KLK4 and prostate cancer
For more than 15 years I have been doing research about Kallikrein-related peptidases (KLK) within the field of dermatology. In 2012, I was recruited by Pernilla Wikström, Department of Medical Biosciences, UmU, to be responsible for cell culture, functional studies and protein characterization in her research group. Thanks to this, I have now had the opportunity to broaden my research area regarding KLK to include cancer.

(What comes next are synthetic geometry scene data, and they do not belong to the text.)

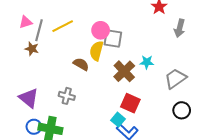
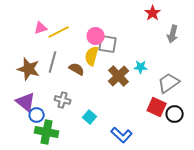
pink triangle: (26, 22) -> (41, 28), moved
gray line: (39, 30) -> (53, 62), moved
brown star: (32, 49) -> (29, 69), moved, size x1.6
red square: (130, 103) -> (157, 107), moved
cyan square: (118, 120) -> (90, 117), moved
blue circle: (34, 127) -> (37, 115), moved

Prostate cancer (PC) is a multifaceted disease with almost 11 000 new cases each year in Sweden. A big problem is to predict if a tumor will develop into an aggressive form or not, as the treatments available today often result in problems with erection and urine leakage which have impact on the daily life of the patient. The mechanisms behind PC metastasis and castration resistant tumor growth are largely unknown and identification of molecular pathways involved has the potential to improve PC prognosis.

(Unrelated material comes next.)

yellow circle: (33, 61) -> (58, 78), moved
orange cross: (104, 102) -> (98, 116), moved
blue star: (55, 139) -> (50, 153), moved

Kallikrein related peptidases (KLKs) are a family consisting of 15 different serine proteases where KLK3 is also named PSA and well established as a biomarker for PC. KLK4 has previously been shown to be important for tooth enamel formation. PSA/KLK3 is expressed at very high levels in the prostate, but we have shown that KLK4 is equally highly expressed. In my project, I try to understand the function of KLK4 and to show if it is involved in the development and/or progression of prostate cancer with the ultimate goal to improve diagnostics and treatment of prostate cancer.